The extreme surface conditions of our post-collision Moon
When a ten-mile-long asteroid hit the Earth 65 million years ago, it resulted in death and destruction on a scale that’s hard to comprehend. When an object the size of Mars hit the Earth 4.5 billion years ago, there wasn’t anything alive to kill, which is good because the amount of destruction was completely off the charts. Both the Earth and the other object, a would-be planet named Theia, were basically reborn in violent swirl of molten rock and metal. In the end, the Earth was left with a new moon born from some of the debris, but it would be at least a thousand years before either body would even resemble the locations we know today.
As you might imagine, smashing two planet-sized objects together creates a lot of friction and heat. In the immediate aftermath of the collision with Theia, it’s estimated that the surface of the Earth was close to 3,632° Fahrenheit, hot enough to melt gold, iron and rock, but not hot enough to start spontaneously welding those metals together. However, the Earth would have still glowed with dim red light like a red dwarf star, and heated one half of the Moon up to 3,092°.
Flowing metal and very fast wind
Being cooked at close range would have made some dramatic changes to the composition of our Moon. Instead of the cold, dusty satellite we now know, the Moon would have been covered in a sea of molten metals like sodium. The metal would have been heated enough to have some material evaporate into a considerable, if temporary, atmosphere. That metal-based air would have been as thick as 1/10th the thickness of Earth’s, and it would have been blowing violently around the Moon at over half-a-mile a second, whipping up waves of liquid sodium in the process.
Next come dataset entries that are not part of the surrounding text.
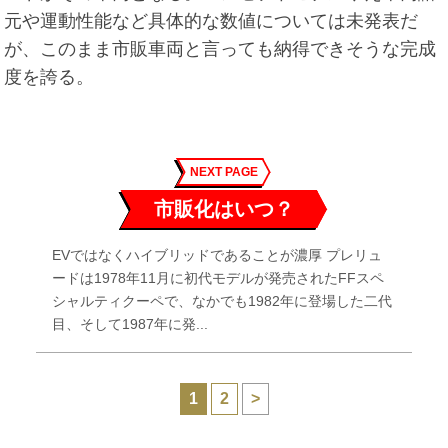
元や運動性能など具体的な数値については未発表だ
が、このまま市販車両と言っても納得できそうな完成
度を誇る。
NEXT PAGE
市販化はいつ？
EVではなくハイブリッドであることが濃厚 プレリュ
ードは1978年11月に初代モデルが発売されたFFスペ
シャルティクーペで、なかでも1982年に登場した二代
目、そして1987年に発...
1
2
>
The reason for the wind is that for as hot as the Earth-facing side of this molten Moon would have been, the opposite side would have been extremely cold. Despite the layer of evaporated sodium, the dark side of the Moon would have been -238° Fahrenheit. As the scorching hot atmosphere blew into the darkness, it would probably have started to freeze, leaving a layer of sodium “snow” as it cooled.
Search for the sodium
The above scenario is based on simulations, but the frozen sodium atmosphere may provide a way to test if this is an accurate model or not. While much of this super-heated atmosphere would have been blown into space, as the Moon isn’t good at holding on to gases, the sodium that quickly froze should be preserved in the rocks and dust. Finding a ring of extra sodium near the transition between the light and dark sides of the Moon would therefore support this model of the satellite’s wild, frenzied origins.